_ABOUT THIS EXERCISE_
Below are the entries; count how many lines contain the word "sametgoktepe" and reply with that number alone.

_DATASET_
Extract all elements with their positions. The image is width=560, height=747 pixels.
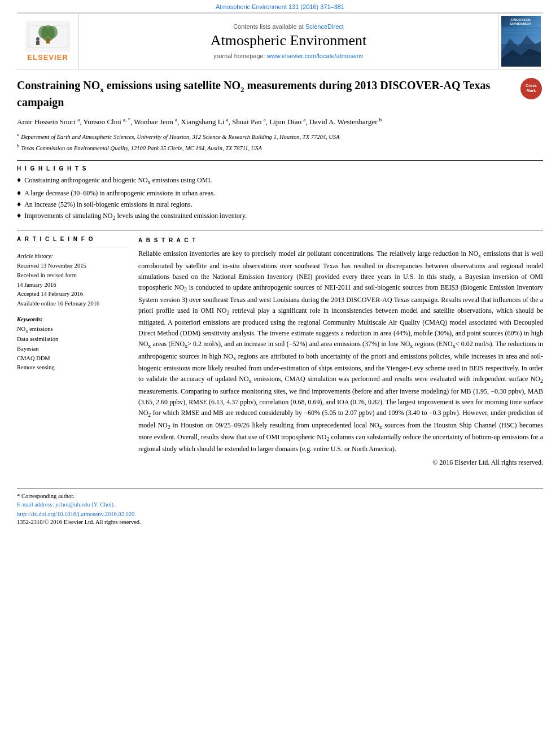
history-label: Article history: [17,252,127,261]
abstract-text: Reliable emission inventories are key to… [138,248,543,455]
page: Atmospheric Environment 131 (2016) 371–3… [0,0,560,747]
keywords-section: Keywords: NOx emissions Data assimilatio… [17,316,127,373]
svg-rect-7 [36,41,40,45]
article-info: A R T I C L E I N F O Article history: R… [17,236,127,308]
keyword-5: Remote sensing [17,363,127,373]
bullet-1: ♦ [17,175,21,185]
journal-header-middle: Contents lists available at ScienceDirec… [79,14,498,69]
corresponding-author-note: * Corresponding author. [17,493,543,499]
crossmark-icon: Cross Mark [520,78,542,99]
affiliation-a: a Department of Earth and Atmospheric Sc… [17,131,543,141]
two-column-layout: A R T I C L E I N F O Article history: R… [17,236,543,468]
journal-cover-image: ATMOSPHERIC ENVIRONMENT [501,16,541,67]
sciencedirect-link[interactable]: ScienceDirect [305,23,344,30]
elsevier-logo-icon [25,21,71,52]
keyword-2: Data assimilation [17,335,127,344]
elsevier-label: ELSEVIER [27,53,68,62]
elsevier-logo-section: ELSEVIER [17,14,79,69]
affiliation-section: a Department of Earth and Atmospheric Sc… [17,131,543,153]
received-date: Received 13 November 2015 [17,261,127,270]
accepted-date: Accepted 14 February 2016 [17,290,127,299]
cover-illustration [501,16,541,67]
keyword-4: CMAQ DDM [17,354,127,364]
svg-text:Cross: Cross [526,84,537,88]
available-online: Available online 16 February 2016 [17,299,127,308]
doi-link[interactable]: http://dx.doi.org/10.1016/j.atmosenv.201… [17,511,543,517]
svg-rect-9 [501,27,541,44]
journal-header: ELSEVIER Contents lists available at Sci… [17,12,543,69]
main-content: Constraining NOx emissions using satelli… [17,69,543,477]
highlights-section: H I G H L I G H T S ♦ Constraining anthr… [17,165,543,222]
citation-bar: Atmospheric Environment 131 (2016) 371–3… [0,0,560,12]
keyword-1: NOx emissions [17,325,127,335]
email-link[interactable]: ychoi@uh.edu [55,501,90,508]
homepage-link[interactable]: www.elsevier.com/locate/atmosenv [267,53,364,59]
affiliation-b: b Texas Commission on Environmental Qual… [17,142,543,152]
authors-line: Amir Hossein Souri a, Yunsoo Choi a, *, … [17,116,543,128]
received-revised-label: Received in revised form [17,271,127,280]
svg-text:Mark: Mark [527,89,536,93]
highlight-item-1: ♦ Constraining anthropogenic and biogeni… [17,175,543,186]
bullet-2: ♦ [17,188,21,198]
svg-point-4 [47,26,58,38]
journal-title: Atmospheric Environment [211,32,367,49]
highlight-item-4: ♦ Improvements of simulating NO2 levels … [17,211,543,222]
copyright-notice: © 2016 Elsevier Ltd. All rights reserved… [138,457,543,468]
abstract-section: A B S T R A C T Reliable emission invent… [138,236,543,468]
highlights-heading: H I G H L I G H T S [17,165,543,172]
sciencedirect-line: Contents lists available at ScienceDirec… [233,23,344,30]
received-revised-date: 14 January 2016 [17,281,127,290]
svg-rect-5 [46,38,50,43]
highlight-item-3: ♦ An increase (52%) in soil-biogenic emi… [17,199,543,209]
elsevier-logo: ELSEVIER [25,21,71,62]
left-column: A R T I C L E I N F O Article history: R… [17,236,127,468]
svg-point-6 [36,37,40,41]
article-title-section: Constraining NOx emissions using satelli… [17,78,543,110]
right-column: A B S T R A C T Reliable emission invent… [138,236,543,468]
email-line: E-mail address: ychoi@uh.edu (Y. Choi). [17,501,543,508]
keyword-3: Bayesian [17,344,127,354]
crossmark-badge[interactable]: Cross Mark [520,78,543,101]
issn-line: 1352-2310/© 2016 Elsevier Ltd. All right… [17,519,543,525]
svg-point-3 [38,26,49,38]
journal-cover: ATMOSPHERIC ENVIRONMENT [498,14,543,69]
bullet-3: ♦ [17,199,21,209]
divider-1 [17,160,543,161]
homepage-line: journal homepage: www.elsevier.com/locat… [214,53,364,59]
divider-info [17,247,127,247]
article-info-heading: A R T I C L E I N F O [17,236,127,242]
abstract-heading: A B S T R A C T [138,236,543,245]
keywords-label: Keywords: [17,316,127,322]
citation-link[interactable]: Atmospheric Environment 131 (2016) 371–3… [216,3,344,10]
highlight-item-2: ♦ A large decrease (30–60%) in anthropog… [17,188,543,198]
article-title: Constraining NOx emissions using satelli… [17,78,512,110]
footer-section: * Corresponding author. E-mail address: … [17,488,543,525]
bullet-4: ♦ [17,211,21,221]
divider-2 [17,230,543,230]
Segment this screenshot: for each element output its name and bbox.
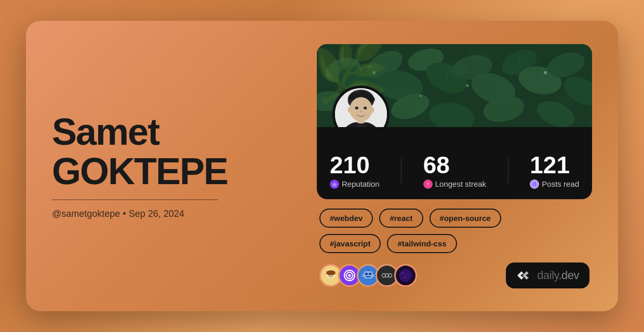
profile-card-container: Samet GOKTEPE @sametgoktepe • Sep 26, 20… xyxy=(26,21,618,311)
svg-rect-58 xyxy=(365,273,368,275)
svg-marker-40 xyxy=(331,182,338,187)
svg-point-47 xyxy=(326,270,336,275)
brand-text: daily.dev xyxy=(537,269,579,282)
username-date: @sametgoktepe • Sep 26, 2024 xyxy=(52,209,296,219)
svg-rect-63 xyxy=(363,274,364,277)
join-date: Sep 26, 2024 xyxy=(129,209,184,219)
svg-point-35 xyxy=(360,111,362,113)
daily-dev-icon xyxy=(516,269,533,282)
daily-dev-logo: daily.dev xyxy=(506,262,589,288)
posts-value: 121 xyxy=(530,153,570,177)
svg-point-26 xyxy=(420,95,422,97)
last-name: GOKTEPE xyxy=(52,150,227,192)
streak-label-text: Longest streak xyxy=(435,179,486,188)
svg-point-23 xyxy=(372,71,375,74)
first-name: Samet xyxy=(52,111,159,153)
avatar-svg xyxy=(335,88,387,127)
name-divider xyxy=(52,199,218,200)
svg-point-72 xyxy=(406,273,410,277)
svg-point-32 xyxy=(350,97,372,121)
svg-point-33 xyxy=(355,106,358,109)
streak-stat: 68 Longest streak xyxy=(423,153,486,189)
svg-point-62 xyxy=(368,269,369,271)
username[interactable]: @sametgoktepe xyxy=(52,209,120,219)
posts-icon xyxy=(530,179,539,189)
svg-point-51 xyxy=(348,274,351,276)
cover-photo xyxy=(317,44,592,127)
svg-point-70 xyxy=(399,269,412,282)
reputation-stat: 210 Reputation xyxy=(330,153,380,189)
tag-react[interactable]: #react xyxy=(379,209,423,228)
tag-webdev[interactable]: #webdev xyxy=(319,209,373,228)
tag-javascript[interactable]: #javascript xyxy=(319,234,381,253)
svg-rect-59 xyxy=(369,273,371,275)
reputation-value: 210 xyxy=(330,153,370,177)
stats-card: 210 Reputation 68 xyxy=(317,44,592,199)
streak-value: 68 xyxy=(423,153,450,177)
tags-row-2: #javascript #tailwind-css xyxy=(319,234,589,253)
posts-stat: 121 Posts read xyxy=(530,153,579,189)
user-name: Samet GOKTEPE xyxy=(52,113,296,191)
follower-avatars xyxy=(319,264,417,287)
separator: • xyxy=(123,209,128,219)
bottom-row: daily.dev xyxy=(317,262,592,288)
reputation-label-text: Reputation xyxy=(342,179,380,188)
svg-point-24 xyxy=(466,84,469,87)
svg-point-34 xyxy=(364,106,367,109)
streak-label-row: Longest streak xyxy=(423,179,486,189)
svg-point-25 xyxy=(544,71,547,74)
stat-divider-1 xyxy=(401,158,401,184)
left-section: Samet GOKTEPE @sametgoktepe • Sep 26, 20… xyxy=(52,113,317,219)
stats-bar: 210 Reputation 68 xyxy=(317,127,592,199)
svg-point-1 xyxy=(322,53,364,87)
tags-row-1: #webdev #react #open-source xyxy=(319,209,589,228)
posts-label-text: Posts read xyxy=(542,179,579,188)
svg-point-37 xyxy=(370,107,374,113)
right-section: 210 Reputation 68 xyxy=(317,44,592,288)
follower-avatar-5 xyxy=(394,264,417,287)
posts-label-row: Posts read xyxy=(530,179,579,189)
streak-icon xyxy=(423,179,433,189)
tag-tailwind-css[interactable]: #tailwind-css xyxy=(387,234,457,253)
tag-open-source[interactable]: #open-source xyxy=(430,209,501,228)
reputation-icon xyxy=(330,179,339,189)
svg-rect-60 xyxy=(366,276,371,278)
stat-divider-2 xyxy=(508,158,508,184)
tags-section: #webdev #react #open-source #javascript … xyxy=(317,209,592,253)
reputation-label-row: Reputation xyxy=(330,179,380,189)
svg-point-36 xyxy=(348,107,352,113)
svg-point-73 xyxy=(404,276,406,279)
svg-rect-64 xyxy=(372,274,374,277)
avatar-wrapper xyxy=(332,86,390,127)
svg-point-71 xyxy=(401,272,405,275)
svg-point-42 xyxy=(534,183,535,185)
svg-rect-57 xyxy=(364,271,372,279)
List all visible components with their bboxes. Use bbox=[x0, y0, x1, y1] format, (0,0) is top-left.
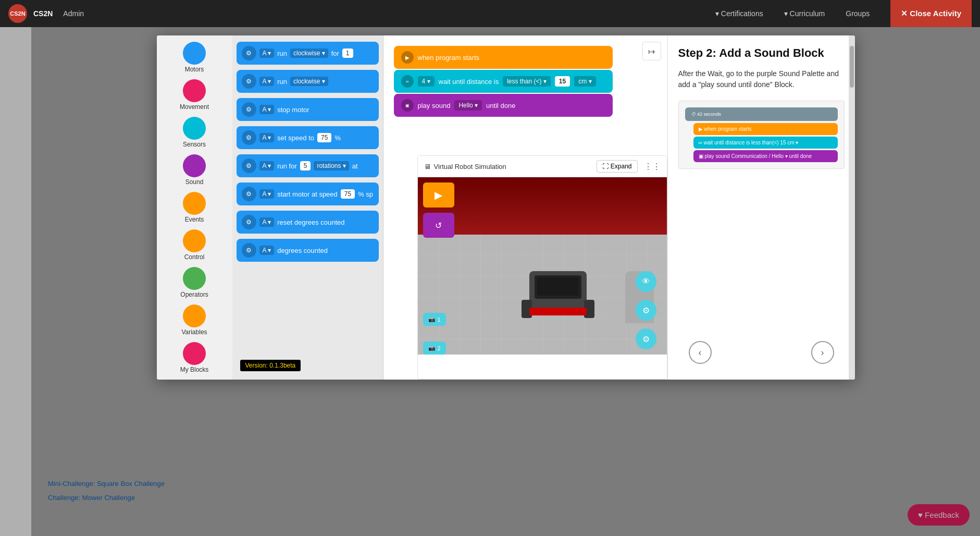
block-motor-icon-5: ⚙ bbox=[242, 159, 256, 173]
palette-item-control[interactable]: Control bbox=[159, 227, 230, 263]
next-arrow-button[interactable]: › bbox=[811, 341, 834, 364]
block-motor-a-2[interactable]: A ▾ bbox=[259, 77, 275, 86]
palette-variables-label: Variables bbox=[181, 328, 207, 336]
instr-block-1: ⏱ 42 seconds bbox=[685, 107, 838, 121]
palette-item-myblocks[interactable]: My Blocks bbox=[159, 340, 230, 375]
play-sound-block[interactable]: ▣ play sound Hello ▾ until done bbox=[394, 94, 613, 117]
wait-text: wait until distance is bbox=[439, 78, 499, 86]
modal-overlay: Motors Movement Sensors Sound Events Con… bbox=[31, 27, 980, 536]
sim-purple-button[interactable]: ↺ bbox=[423, 213, 454, 238]
when-starts-text: when program starts bbox=[418, 54, 480, 62]
program-blocks: ▶ when program starts ∞ 4 ▾ wait until d… bbox=[394, 46, 613, 118]
palette-item-operators[interactable]: Operators bbox=[159, 265, 230, 300]
play-icon: ▶ bbox=[401, 51, 414, 64]
variables-icon bbox=[183, 304, 206, 327]
palette-operators-label: Operators bbox=[180, 291, 208, 298]
workspace-area: ↦ ▶ when program starts ∞ 4 ▾ wait until… bbox=[383, 35, 667, 380]
palette-control-label: Control bbox=[184, 253, 205, 261]
sim-wall bbox=[418, 177, 667, 235]
sim-purple-icon: ↺ bbox=[435, 221, 442, 230]
palette-events-label: Events bbox=[185, 216, 204, 223]
sim-side-icon-3[interactable]: ⚙ bbox=[636, 328, 656, 349]
block-start-speed[interactable]: ⚙ A ▾ start motor at speed 75 % sp bbox=[237, 182, 379, 205]
block-set-speed[interactable]: ⚙ A ▾ set speed to 75 % bbox=[237, 126, 379, 149]
simulation-title: 🖥 Virtual Robot Simulation bbox=[424, 163, 506, 170]
nav-groups[interactable]: Groups bbox=[846, 9, 870, 18]
modal-scrollbar[interactable] bbox=[849, 35, 855, 380]
instr-orange-block: ▶ when program starts bbox=[693, 123, 838, 135]
block-motor-a-7[interactable]: A ▾ bbox=[259, 217, 275, 227]
top-navigation: CS2N CS2N Admin ▾ Certifications ▾ Curri… bbox=[0, 0, 980, 27]
block-rotations[interactable]: rotations ▾ bbox=[314, 161, 349, 170]
motors-icon bbox=[183, 42, 206, 65]
sim-side-icon-1[interactable]: 👁 bbox=[636, 271, 656, 292]
block-motor-icon-2: ⚙ bbox=[242, 74, 256, 89]
block-motor-a-6[interactable]: A ▾ bbox=[259, 189, 275, 199]
sim-options-icon[interactable]: ⋮⋮ bbox=[644, 162, 661, 172]
expand-button[interactable]: ↦ bbox=[642, 42, 661, 60]
palette-item-sensors[interactable]: Sensors bbox=[159, 115, 230, 150]
block-run-clockwise-1[interactable]: ⚙ A ▾ run clockwise ▾ for 1 bbox=[237, 42, 379, 65]
sim-expand-button[interactable]: ⛶ Expand bbox=[597, 160, 637, 173]
nav-admin[interactable]: Admin bbox=[63, 9, 84, 18]
block-clockwise-1[interactable]: clockwise ▾ bbox=[290, 48, 328, 58]
block-motor-a-4[interactable]: A ▾ bbox=[259, 133, 275, 142]
block-motor-icon-6: ⚙ bbox=[242, 187, 256, 201]
sound-icon bbox=[183, 154, 206, 177]
robot-svg bbox=[519, 261, 597, 328]
nav-curriculum[interactable]: ▾ Curriculum bbox=[784, 9, 825, 18]
nav-brand: CS2N bbox=[33, 9, 53, 18]
palette-item-variables[interactable]: Variables bbox=[159, 302, 230, 338]
nav-certifications[interactable]: ▾ Certifications bbox=[715, 9, 763, 18]
navigation-arrows: ‹ › bbox=[678, 336, 845, 369]
sim-play-button[interactable]: ▶ bbox=[423, 182, 454, 208]
block-motor-a-8[interactable]: A ▾ bbox=[259, 246, 275, 255]
sound-name[interactable]: Hello ▾ bbox=[454, 100, 482, 111]
wait-comparison[interactable]: less than (<) ▾ bbox=[503, 76, 551, 87]
block-motor-a-1[interactable]: A ▾ bbox=[259, 48, 275, 58]
block-motor-icon-3: ⚙ bbox=[242, 102, 256, 117]
block-run-clockwise-2[interactable]: ⚙ A ▾ run clockwise ▾ bbox=[237, 70, 379, 93]
play-sound-text: play sound bbox=[418, 102, 451, 109]
palette-item-motors[interactable]: Motors bbox=[159, 40, 230, 75]
sim-camera-3[interactable]: 📷 2 bbox=[423, 342, 446, 355]
svg-rect-6 bbox=[529, 308, 587, 315]
block-motor-a-3[interactable]: A ▾ bbox=[259, 105, 275, 114]
workspace-canvas[interactable]: ↦ ▶ when program starts ∞ 4 ▾ wait until… bbox=[383, 35, 667, 380]
events-icon bbox=[183, 192, 206, 215]
palette-sensors-label: Sensors bbox=[183, 141, 206, 148]
prev-arrow-button[interactable]: ‹ bbox=[689, 341, 712, 364]
blocks-panel: ⚙ A ▾ run clockwise ▾ for 1 ⚙ A ▾ run cl… bbox=[232, 35, 383, 380]
camera-3-icon: 📷 bbox=[428, 345, 436, 351]
wait-unit[interactable]: cm ▾ bbox=[574, 76, 596, 87]
instructions-panel: Step 2: Add a Sound Block After the Wait… bbox=[667, 35, 855, 380]
palette-sound-label: Sound bbox=[185, 178, 204, 186]
palette-panel: Motors Movement Sensors Sound Events Con… bbox=[157, 35, 232, 380]
simulation-header: 🖥 Virtual Robot Simulation ⛶ Expand ⋮⋮ bbox=[418, 156, 667, 177]
block-run-rotations[interactable]: ⚙ A ▾ run for 5 rotations ▾ at bbox=[237, 154, 379, 177]
sim-side-icon-2[interactable]: ⚙ bbox=[636, 300, 656, 321]
block-degrees-counted[interactable]: ⚙ A ▾ degrees counted bbox=[237, 239, 379, 262]
camera-2-icon: 📷 bbox=[428, 316, 436, 323]
wait-distance-block[interactable]: ∞ 4 ▾ wait until distance is less than (… bbox=[394, 70, 613, 93]
sim-camera-2[interactable]: 📷 1 bbox=[423, 313, 446, 326]
block-motor-icon-1: ⚙ bbox=[242, 46, 256, 60]
close-activity-button[interactable]: ✕ Close Activity bbox=[890, 0, 972, 27]
simulation-panel: 🖥 Virtual Robot Simulation ⛶ Expand ⋮⋮ bbox=[417, 155, 667, 380]
operators-icon bbox=[183, 267, 206, 290]
movement-icon bbox=[183, 79, 206, 102]
block-stop-motor[interactable]: ⚙ A ▾ stop motor bbox=[237, 98, 379, 121]
block-clockwise-2[interactable]: clockwise ▾ bbox=[290, 77, 328, 86]
wait-loop-count[interactable]: 4 ▾ bbox=[418, 76, 435, 87]
myblocks-icon bbox=[183, 342, 206, 365]
palette-item-movement[interactable]: Movement bbox=[159, 77, 230, 113]
palette-myblocks-label: My Blocks bbox=[180, 366, 209, 373]
instructions-body: After the Wait, go to the purple Sound P… bbox=[678, 68, 845, 90]
sim-monitor-icon: 🖥 bbox=[424, 163, 431, 170]
sensors-icon bbox=[183, 117, 206, 140]
block-reset-degrees[interactable]: ⚙ A ▾ reset degrees counted bbox=[237, 211, 379, 234]
block-motor-a-5[interactable]: A ▾ bbox=[259, 161, 275, 170]
when-program-starts-block[interactable]: ▶ when program starts bbox=[394, 46, 613, 69]
palette-item-events[interactable]: Events bbox=[159, 190, 230, 225]
palette-item-sound[interactable]: Sound bbox=[159, 152, 230, 188]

_SOLUTION FOR THIS TASK_
4